Milliyetçilik ne işe yarar?

Kürt meselesinin çözüm süreci, bu süreçte tercih edilen ya da edilmeyen yöntemler ülkemiz Türkiye’de milliyetçilik tartışmalarını yeniden alevlendirdi.

“300 aydın” bir “uyarı dilekçesinin” altına imza attılar, Anayasanın 66. Maddesinin kaldırılmasına ya da değiştirilmesine karşı olduklarını ifade ettiler, saygı duyuyorum, ifade özgürlüklerini kullanıyorlar ama aynı metnin altında emekli general, Hepar Genel Başkanı Osman Pamukoğlu ile Prof. İlber Ortaylı’nın, Sadi Somuncuoğlu ile Halil İnalcık’ın ortak imzalarını gördüğümde şaşırma hakkımı kullanmak istiyorum.

Oldum olası kafatasçı türk milliyetçilerine, söylediklerini işittiğimde çok irkilmeme rağmen, saygı duymuşumdur çünkü lafı ağızlarında eveleyip gevelemezler, dertlerini dürüstçe söylerler, benim içimden de Allah ıslah etsin demek geçer, fazla ciddiye almam, güler geçerim ama dürüstlüklerine de saygılıyımdır.

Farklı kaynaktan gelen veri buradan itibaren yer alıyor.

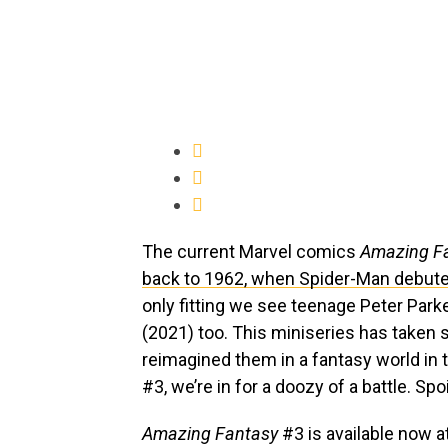
The current Marvel comics
Amazing F
back to 1962, when Spider-Man debute
only fitting we see teenage Peter Parke
(2021) too. This miniseries has taken
reimagined them in a fantasy world in 
#3, we’re in for a doozy of a battle. Spo
Amazing Fantasy
#3 is available now a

Cilalı milliyetçilik tanımlarından ise nefret ederim çünkü bu milliyetçilik tanımlarının geldiği yer de kaçınılmaz olarak insan onuruna aykırıdır, birinin birinden daha üstün olduğunun kibarca kibarca ifadesidir, aklıma, ikisinin de birer yetişmiş kızı olan iki eski arkadaşın karşılaşması ve kızlarını anlatmalarına ilişkin fıkra gelir, açık açık yazamam, anlatamam, gülerim.

Vatanseverlik, yurtseverlik gibi laflardan da hiç hoşlanmam, kimin elinde bir sevgi ölçer alet vardır ki, kendini başkasından daha fazla yurdunu sever ilan edebilmektedir, bu lafları siyasete alet edenleri de ciddiye almam, kınarım.

Biri hariç, tüm milliyetçilik yaklaşımlarını sahtekarlık olarak görürüm.

Birleşmiş Milletler Kalkınma Programı geçtiğimiz haftalarda yeni bir insani gelişmişlik raporu yayınladı; bu raporda, belirli göstergelerden kalkarak her ülke için hesaplanmış bir insani gelişmişlik endeksi var ve 186 ülke bu endekse göre insani gelişmişlik sıralamasına dizilmiş.

Türkiye bu insani gelişmişlik endeksinde 186 ülke arasında 90. sırada (yazıyla doksanıncı).

Bu endeksin hazırlanmasında temel alınan üç temel kriter sırasıyla şunlar: Satınalma paritesine göre hesaplanmış kişi başına gelir, 15 yaş ve yukarı nüfusun ortalama eğitim yaşı (artı eğitim beklentisi) ve yeni doğan bebeklerin yaşam beklentisi.

Kriterler çok açık ve objektif: zenginlik, eğitim ve sağlık; bir insanın ya da bir toplumun refahı için zaruri bir dördüncü kriter bulmak kolay değil.

İllaki kendimize bir milliyetçilik şapkası, tanımı arayacak isek, muhtemelen en doğrusu yukarıdaki sıralamada 186 ülke arasında doksanıncı sıradan kırklı, otuzlu sıralara taşıyacak bir yöntem üretmek olacaktır.

Ortalama Türkiye insanının zenginlik, eğitim ve sağlıkta 186 ülke arasında doksanıncı sırasında olmasına kafayı takma, bu sıralamayı çok sevdikleri “türk  milleti” kavramına yapılan en büyük kötülük olarak görme, bu konuda somut proje geliştirme, sonra da git, milliyetçiliği yasal metinlere sıkışmış referanslarda ara, işte ben buna sahtekarlık derim.

Kim ki Türkiye’yi, mesela 2023 senesine kadar, zenginlik, eğitim ve sağlıkta (UNDP) otuz, kırk basamak sıra atlattırır, gerçek milliyetçi, Anayasada ne yazdığından tamamen bağımsız olarak, odur.

Ortalama Türkiye vatandaşını daha zengin, daha eğitimli, daha sağlıklı yapma projesinden  başka tüm milliyetçilik yaklaşımları sahtekarlıktan başka şey değillerdir.  

Bu milliyetçilik yaklaşımının da temel sorunu temel hedefin başkalarının önüne geçmek olması ama keşke tüm uluslar bu üç kriter bazında gerçekten yarışsalar da insanlık daha zengin, daha eğitimli ve daha sağlıklı olsa.

Ortalama bir yurttaşı daha zengin, daha eğitimli, daha sağlıklı kılmayı hedef almayan milliyetçilik ne işe yarar?